PROBLEM REQUIREMENTS:
Leave out the pictures and print the rest of the entries exactly as they stand.

--- START ---

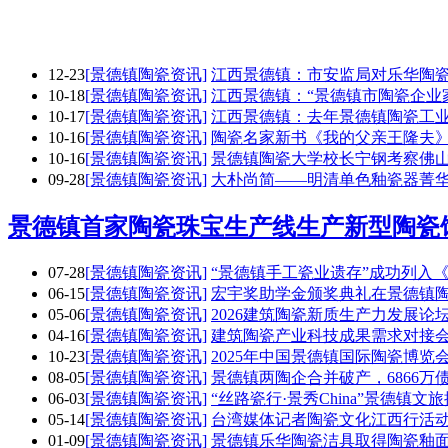
12-23
[景德镇陶瓷资讯]
江西景德镇：市安监局对乐华陶
10-18
[景德镇陶瓷资讯]
江西景德镇：“景德镇市陶瓷企业
10-17
[景德镇陶瓷资讯]
江西景德镇：去年景德镇陶瓷工业总
10-16
[景德镇陶瓷资讯]
陶瓷名家新书《我的父亲王隆夫
10-16
[景德镇陶瓷资讯]
景德镇陶瓷大学校长宁钢考察佛
09-28
[景德镇陶瓷资讯]
大朴尚简——明清单色釉瓷器菁
景德镇首家陶瓷珠宝生产线生产新型陶瓷
07-28
[景德镇陶瓷资讯]
“景德镇手工瓷业遗存”成功列入
06-15
[景德镇陶瓷资讯]
宏宇奖助学金颁奖典礼在景德镇
05-06
[景德镇陶瓷资讯]
2026建筑陶瓷新质生产力发展论
04-16
[景德镇陶瓷资讯]
建筑陶瓷产业科技成果需求对接会
10-23
[景德镇陶瓷资讯]
2025年中国景德镇国际陶瓷博览
08-05
[景德镇陶瓷资讯]
景德镇两陶企合并破产，6866万债
06-03
[景德镇陶瓷资讯]
“丝路瓷行·景秀China”景德镇
05-14
[景德镇陶瓷资讯]
台湾媒体记者陶瓷文化江西行活
01-09
[景德镇陶瓷资讯]
景德镇乐华陶瓷洁具取得陶瓷釉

--- END ---

SOLUTION TO THE PROBLEM:
12-23
[景德镇陶瓷资讯]
江西景德镇：市安监局对乐华陶
10-18
[景德镇陶瓷资讯]
江西景德镇：“景德镇市陶瓷企业
10-17
[景德镇陶瓷资讯]
江西景德镇：去年景德镇陶瓷工业总
10-16
[景德镇陶瓷资讯]
陶瓷名家新书《我的父亲王隆夫
10-16
[景德镇陶瓷资讯]
景德镇陶瓷大学校长宁钢考察佛
09-28
[景德镇陶瓷资讯]
大朴尚简——明清单色釉瓷器菁
景德镇首家陶瓷珠宝生产线生产新型陶瓷
07-28
[景德镇陶瓷资讯]
“景德镇手工瓷业遗存”成功列入
06-15
[景德镇陶瓷资讯]
宏宇奖助学金颁奖典礼在景德镇
05-06
[景德镇陶瓷资讯]
2026建筑陶瓷新质生产力发展论
04-16
[景德镇陶瓷资讯]
建筑陶瓷产业科技成果需求对接会
10-23
[景德镇陶瓷资讯]
2025年中国景德镇国际陶瓷博览
08-05
[景德镇陶瓷资讯]
景德镇两陶企合并破产，6866万债
06-03
[景德镇陶瓷资讯]
“丝路瓷行·景秀China”景德镇
05-14
[景德镇陶瓷资讯]
台湾媒体记者陶瓷文化江西行活
01-09
[景德镇陶瓷资讯]
景德镇乐华陶瓷洁具取得陶瓷釉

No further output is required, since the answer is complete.